By Lindsay Grice
Q How can I have the quiet hands the judges are looking for in equitation classes? Mine bounce around. Are there any exercises you could suggest?
A More important than the look of still hands is the function of still hands. Your hands communicate messages such as slow, turn, and flex to your horse. When the horse responds to your request, you respond with a reward, or a pause in which your horse finds freedom. So, you see, you’re always having a conversation of “no” and “yes” to your horse. Unsteady hands are like background noise that drowns out your signal.
Photo: Robin Duncan Photography
Riders should learn to have quiet hands that can communicate “no” and “yes” to their horses. Unsteady, too heavy, or too light hands will not communicate aids effectively and can be irritating to the horse.
Still hands are the result of elastic arms which follow the movement of your horse’s head. Also, if your seat is bouncing in the saddle, you won’t be able to keep your hands from bouncing either.

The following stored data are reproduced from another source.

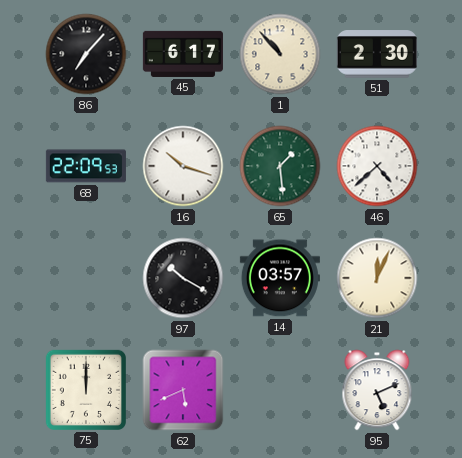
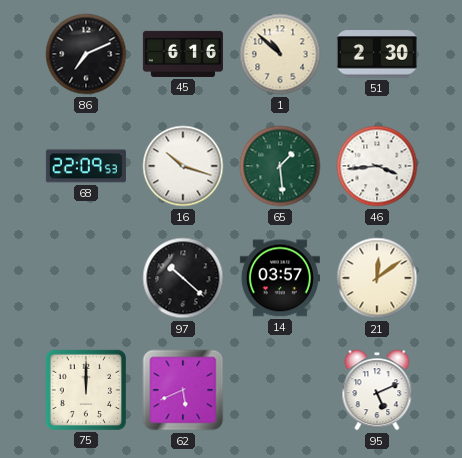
86: 7:07 -> 7:11
45: 6:17 -> 6:16
1: 10:53 -> 10:52
46: 4:38 -> 3:44
97: 10:20 -> 10:22
21: 12:04 -> 12:09
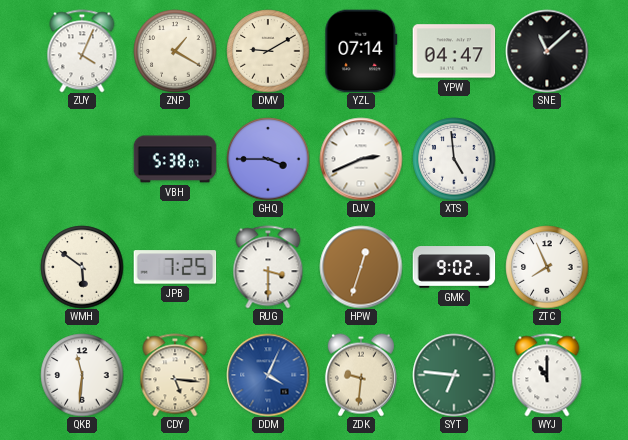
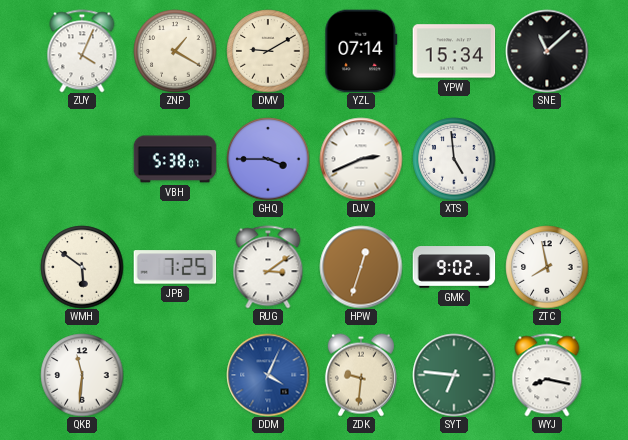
YPW: 04:47 -> 15:34
RUG: 3:30 -> 3:09
ZTC: 7:56 -> 7:58
CDY: 5:16 -> none
WYJ: 11:00 -> 8:17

The first step is to develop a deep, secure seat in the saddle. Learn to follow the motion of the horse.
Try sitting trot without stirrups (no pain, no gain!) and concentrate on not locking your lower back and hips. Once you’ve mastered the shock absorbing action of following hips, it’s time to work on those elastic arms.
Try this drill: post with your fingers touching the mane or the saddle pad (whatever you can reach comfortably). With your hands in one place, you will have to open and close your elbow as you rise up and down. Your upper arm and shoulder will feel fluid. Now raise your hands a bit so they’re no longer touching.
Can you recreate that feeling of keeping your hands in one place? Do this every time you want to deliver a “yes” to your horse.